**Work item**: Set down the entries exactly. No line may differ from its source.
══════════
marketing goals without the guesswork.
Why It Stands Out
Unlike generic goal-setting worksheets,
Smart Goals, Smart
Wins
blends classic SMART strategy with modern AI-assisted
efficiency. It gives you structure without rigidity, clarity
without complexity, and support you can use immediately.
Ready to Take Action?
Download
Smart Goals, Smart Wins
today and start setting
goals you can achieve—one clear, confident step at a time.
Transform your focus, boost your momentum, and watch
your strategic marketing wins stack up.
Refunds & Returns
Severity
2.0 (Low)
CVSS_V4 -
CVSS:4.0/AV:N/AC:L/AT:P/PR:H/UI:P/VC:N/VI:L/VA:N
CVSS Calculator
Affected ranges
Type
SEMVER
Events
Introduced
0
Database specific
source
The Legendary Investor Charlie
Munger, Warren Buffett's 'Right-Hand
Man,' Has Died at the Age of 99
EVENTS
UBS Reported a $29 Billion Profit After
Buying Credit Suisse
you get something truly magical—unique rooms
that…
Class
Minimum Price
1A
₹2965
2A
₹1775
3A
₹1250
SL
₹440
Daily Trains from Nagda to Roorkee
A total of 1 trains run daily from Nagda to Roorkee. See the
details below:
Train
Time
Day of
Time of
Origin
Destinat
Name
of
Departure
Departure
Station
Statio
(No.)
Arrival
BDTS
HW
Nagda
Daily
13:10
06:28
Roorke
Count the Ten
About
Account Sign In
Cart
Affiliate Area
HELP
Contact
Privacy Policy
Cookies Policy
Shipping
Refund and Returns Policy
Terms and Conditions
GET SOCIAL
══════════
**Answer to this exercise**:
marketing goals without the guesswork.
Why It Stands Out
Unlike generic goal-setting worksheets,
Smart Goals, Smart
Wins
blends classic SMART strategy with modern AI-assisted
efficiency. It gives you structure without rigidity, clarity
without complexity, and support you can use immediately.
Ready to Take Action?
Download
Smart Goals, Smart Wins
today and start setting
goals you can achieve—one clear, confident step at a time.
Transform your focus, boost your momentum, and watch
your strategic marketing wins stack up.
Refunds & Returns
Severity
2.0 (Low)
CVSS_V4 -
CVSS:4.0/AV:N/AC:L/AT:P/PR:H/UI:P/VC:N/VI:L/VA:N
CVSS Calculator
Affected ranges
Type
SEMVER
Events
Introduced
0
Database specific
source
The Legendary Investor Charlie
Munger, Warren Buffett's 'Right-Hand
Man,' Has Died at the Age of 99
EVENTS
UBS Reported a $29 Billion Profit After
Buying Credit Suisse
you get something truly magical—unique rooms
that…
Class
Minimum Price
1A
₹2965
2A
₹1775
3A
₹1250
SL
₹440
Daily Trains from Nagda to Roorkee
A total of 1 trains run daily from Nagda to Roorkee. See the
details below:
Train
Time
Day of
Time of
Origin
Destinat
Name
of
Departure
Departure
Station
Statio
(No.)
Arrival
BDTS
HW
Nagda
Daily
13:10
06:28
Roorke
Count the Ten
About
Account Sign In
Cart
Affiliate Area
HELP
Contact
Privacy Policy
Cookies Policy
Shipping
Refund and Returns Policy
Terms and Conditions
GET SOCIAL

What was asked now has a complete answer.